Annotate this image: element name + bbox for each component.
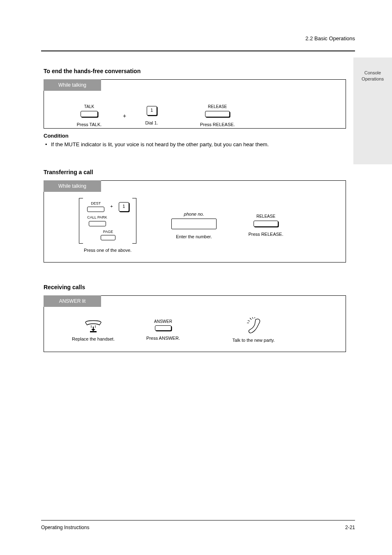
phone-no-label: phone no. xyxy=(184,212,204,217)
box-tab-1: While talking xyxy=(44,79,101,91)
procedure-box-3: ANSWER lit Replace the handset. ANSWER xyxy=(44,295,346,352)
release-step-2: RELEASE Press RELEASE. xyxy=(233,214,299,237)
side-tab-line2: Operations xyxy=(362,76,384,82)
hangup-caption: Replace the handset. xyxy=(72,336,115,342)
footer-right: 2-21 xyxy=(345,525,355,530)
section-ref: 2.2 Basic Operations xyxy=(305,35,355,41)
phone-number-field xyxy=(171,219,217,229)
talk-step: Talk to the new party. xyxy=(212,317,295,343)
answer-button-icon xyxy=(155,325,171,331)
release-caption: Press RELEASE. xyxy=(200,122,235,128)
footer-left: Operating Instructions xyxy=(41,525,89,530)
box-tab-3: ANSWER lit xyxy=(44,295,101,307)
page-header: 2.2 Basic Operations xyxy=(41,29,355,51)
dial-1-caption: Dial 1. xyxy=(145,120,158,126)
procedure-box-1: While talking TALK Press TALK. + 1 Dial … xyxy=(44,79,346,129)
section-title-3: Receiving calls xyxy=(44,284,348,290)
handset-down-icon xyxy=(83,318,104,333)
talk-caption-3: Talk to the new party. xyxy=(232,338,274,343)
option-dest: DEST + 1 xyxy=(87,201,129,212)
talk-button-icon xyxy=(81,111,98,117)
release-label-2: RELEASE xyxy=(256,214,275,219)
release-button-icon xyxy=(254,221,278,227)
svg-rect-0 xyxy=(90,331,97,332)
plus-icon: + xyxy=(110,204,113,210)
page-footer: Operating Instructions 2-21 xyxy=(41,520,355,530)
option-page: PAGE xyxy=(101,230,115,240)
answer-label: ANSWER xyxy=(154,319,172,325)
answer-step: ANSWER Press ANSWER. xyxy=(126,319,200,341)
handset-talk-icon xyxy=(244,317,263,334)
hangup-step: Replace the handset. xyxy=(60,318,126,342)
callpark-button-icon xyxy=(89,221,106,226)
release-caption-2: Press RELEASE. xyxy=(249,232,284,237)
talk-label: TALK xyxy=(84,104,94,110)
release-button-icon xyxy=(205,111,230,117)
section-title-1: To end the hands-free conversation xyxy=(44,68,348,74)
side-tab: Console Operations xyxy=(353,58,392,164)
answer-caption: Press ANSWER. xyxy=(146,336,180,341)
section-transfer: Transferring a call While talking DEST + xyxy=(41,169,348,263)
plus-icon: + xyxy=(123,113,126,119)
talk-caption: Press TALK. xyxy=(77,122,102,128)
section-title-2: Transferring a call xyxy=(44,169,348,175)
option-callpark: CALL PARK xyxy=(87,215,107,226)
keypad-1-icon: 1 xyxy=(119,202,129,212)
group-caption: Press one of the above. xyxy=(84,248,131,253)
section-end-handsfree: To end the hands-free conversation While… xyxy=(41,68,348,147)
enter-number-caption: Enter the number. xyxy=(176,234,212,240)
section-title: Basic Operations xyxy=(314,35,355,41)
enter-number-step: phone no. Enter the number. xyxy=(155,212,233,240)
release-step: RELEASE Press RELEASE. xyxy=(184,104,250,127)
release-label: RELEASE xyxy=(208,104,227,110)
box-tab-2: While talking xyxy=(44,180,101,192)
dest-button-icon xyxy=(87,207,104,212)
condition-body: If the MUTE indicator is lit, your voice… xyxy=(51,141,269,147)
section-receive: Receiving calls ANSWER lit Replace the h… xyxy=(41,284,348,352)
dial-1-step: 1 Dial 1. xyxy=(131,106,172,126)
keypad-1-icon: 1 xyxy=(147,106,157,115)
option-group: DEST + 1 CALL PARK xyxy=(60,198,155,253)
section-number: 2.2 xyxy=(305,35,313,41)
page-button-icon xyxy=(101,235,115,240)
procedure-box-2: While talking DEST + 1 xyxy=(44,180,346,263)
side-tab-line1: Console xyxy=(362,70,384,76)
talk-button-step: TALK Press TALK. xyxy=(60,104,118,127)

——

- _Try it_
Every entry is to be transcribed exactly, but the pictures are to be left out.

- _Answer_
Annotate this image: element name + bbox for each component.
phone-no-label: phone no. xyxy=(184,212,204,217)
box-tab-1: While talking xyxy=(44,79,101,91)
procedure-box-3: ANSWER lit Replace the handset. ANSWER xyxy=(44,295,346,352)
release-step-2: RELEASE Press RELEASE. xyxy=(233,214,299,237)
side-tab-line2: Operations xyxy=(362,76,384,82)
hangup-caption: Replace the handset. xyxy=(72,336,115,342)
footer-right: 2-21 xyxy=(345,525,355,530)
section-ref: 2.2 Basic Operations xyxy=(305,35,355,41)
phone-number-field xyxy=(171,219,217,229)
talk-step: Talk to the new party. xyxy=(212,317,295,343)
answer-button-icon xyxy=(155,325,171,331)
release-caption: Press RELEASE. xyxy=(200,122,235,128)
footer-left: Operating Instructions xyxy=(41,525,89,530)
box-tab-3: ANSWER lit xyxy=(44,295,101,307)
page-header: 2.2 Basic Operations xyxy=(41,29,355,51)
dial-1-caption: Dial 1. xyxy=(145,120,158,126)
procedure-box-1: While talking TALK Press TALK. + 1 Dial … xyxy=(44,79,346,129)
section-title-3: Receiving calls xyxy=(44,284,348,290)
handset-down-icon xyxy=(83,318,104,333)
talk-caption-3: Talk to the new party. xyxy=(232,338,274,343)
option-dest: DEST + 1 xyxy=(87,201,129,212)
talk-button-icon xyxy=(81,111,98,117)
release-label-2: RELEASE xyxy=(256,214,275,219)
release-button-icon xyxy=(254,221,278,227)
svg-rect-0 xyxy=(90,331,97,332)
plus-icon: + xyxy=(110,204,113,210)
page-footer: Operating Instructions 2-21 xyxy=(41,520,355,530)
option-page: PAGE xyxy=(101,230,115,240)
answer-label: ANSWER xyxy=(154,319,172,325)
answer-step: ANSWER Press ANSWER. xyxy=(126,319,200,341)
handset-talk-icon xyxy=(244,317,263,334)
hangup-step: Replace the handset. xyxy=(60,318,126,342)
callpark-button-icon xyxy=(89,221,106,226)
release-caption-2: Press RELEASE. xyxy=(249,232,284,237)
talk-label: TALK xyxy=(84,104,94,110)
release-button-icon xyxy=(205,111,230,117)
section-title-1: To end the hands-free conversation xyxy=(44,68,348,74)
side-tab: Console Operations xyxy=(353,58,392,164)
answer-caption: Press ANSWER. xyxy=(146,336,180,341)
section-transfer: Transferring a call While talking DEST + xyxy=(41,169,348,263)
plus-icon: + xyxy=(123,113,126,119)
talk-caption: Press TALK. xyxy=(77,122,102,128)
section-title-2: Transferring a call xyxy=(44,169,348,175)
option-callpark: CALL PARK xyxy=(87,215,107,226)
keypad-1-icon: 1 xyxy=(119,202,129,212)
group-caption: Press one of the above. xyxy=(84,248,131,253)
section-end-handsfree: To end the hands-free conversation While… xyxy=(41,68,348,147)
enter-number-caption: Enter the number. xyxy=(176,234,212,240)
section-title: Basic Operations xyxy=(314,35,355,41)
enter-number-step: phone no. Enter the number. xyxy=(155,212,233,240)
release-step: RELEASE Press RELEASE. xyxy=(184,104,250,127)
release-label: RELEASE xyxy=(208,104,227,110)
box-tab-2: While talking xyxy=(44,180,101,192)
dest-button-icon xyxy=(87,207,104,212)
condition-body: If the MUTE indicator is lit, your voice… xyxy=(51,141,269,147)
section-receive: Receiving calls ANSWER lit Replace the h… xyxy=(41,284,348,352)
dial-1-step: 1 Dial 1. xyxy=(131,106,172,126)
keypad-1-icon: 1 xyxy=(147,106,157,115)
option-group: DEST + 1 CALL PARK xyxy=(60,198,155,253)
section-number: 2.2 xyxy=(305,35,313,41)
page-button-icon xyxy=(101,235,115,240)
procedure-box-2: While talking DEST + 1 xyxy=(44,180,346,263)
side-tab-line1: Console xyxy=(362,70,384,76)
talk-button-step: TALK Press TALK. xyxy=(60,104,118,127)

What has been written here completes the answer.